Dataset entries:
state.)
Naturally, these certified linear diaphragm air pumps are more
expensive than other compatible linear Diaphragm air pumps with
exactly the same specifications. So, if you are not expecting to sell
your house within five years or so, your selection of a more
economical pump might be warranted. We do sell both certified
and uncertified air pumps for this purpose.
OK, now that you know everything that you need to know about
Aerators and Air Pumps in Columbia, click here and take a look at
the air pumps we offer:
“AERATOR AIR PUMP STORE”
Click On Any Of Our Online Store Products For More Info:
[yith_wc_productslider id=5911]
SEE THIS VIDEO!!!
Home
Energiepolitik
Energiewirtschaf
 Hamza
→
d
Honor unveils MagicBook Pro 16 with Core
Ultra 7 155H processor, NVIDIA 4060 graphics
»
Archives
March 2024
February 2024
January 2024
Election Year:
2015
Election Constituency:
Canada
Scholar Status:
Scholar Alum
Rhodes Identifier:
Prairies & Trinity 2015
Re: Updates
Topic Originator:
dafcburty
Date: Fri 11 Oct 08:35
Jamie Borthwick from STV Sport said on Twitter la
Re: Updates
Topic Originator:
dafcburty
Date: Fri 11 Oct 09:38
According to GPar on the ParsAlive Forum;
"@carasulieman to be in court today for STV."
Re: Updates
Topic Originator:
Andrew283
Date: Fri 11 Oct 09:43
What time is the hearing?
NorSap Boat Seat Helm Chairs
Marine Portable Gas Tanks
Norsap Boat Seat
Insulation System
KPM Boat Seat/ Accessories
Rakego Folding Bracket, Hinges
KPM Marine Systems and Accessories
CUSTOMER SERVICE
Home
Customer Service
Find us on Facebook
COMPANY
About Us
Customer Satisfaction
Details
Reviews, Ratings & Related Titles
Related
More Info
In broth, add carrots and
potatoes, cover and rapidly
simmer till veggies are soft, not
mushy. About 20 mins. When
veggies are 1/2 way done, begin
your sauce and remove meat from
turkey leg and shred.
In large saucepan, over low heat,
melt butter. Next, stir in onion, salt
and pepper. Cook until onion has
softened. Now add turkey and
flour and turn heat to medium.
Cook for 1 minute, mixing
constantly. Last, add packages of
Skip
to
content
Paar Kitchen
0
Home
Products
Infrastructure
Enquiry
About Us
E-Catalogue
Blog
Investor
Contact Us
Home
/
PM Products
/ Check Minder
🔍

* [EXERCISE OBJECTIVE]
Every line from the one containing "melt butter. Next, stir in onion, salt" through the end of the data must be repeated exactly, and no other line.

* [RESULT FOR THIS EXERCISE]
melt butter. Next, stir in onion, salt
and pepper. Cook until onion has
softened. Now add turkey and
flour and turn heat to medium.
Cook for 1 minute, mixing
constantly. Last, add packages of
Skip
to
content
Paar Kitchen
0
Home
Products
Infrastructure
Enquiry
About Us
E-Catalogue
Blog
Investor
Contact Us
Home
/
PM Products
/ Check Minder
🔍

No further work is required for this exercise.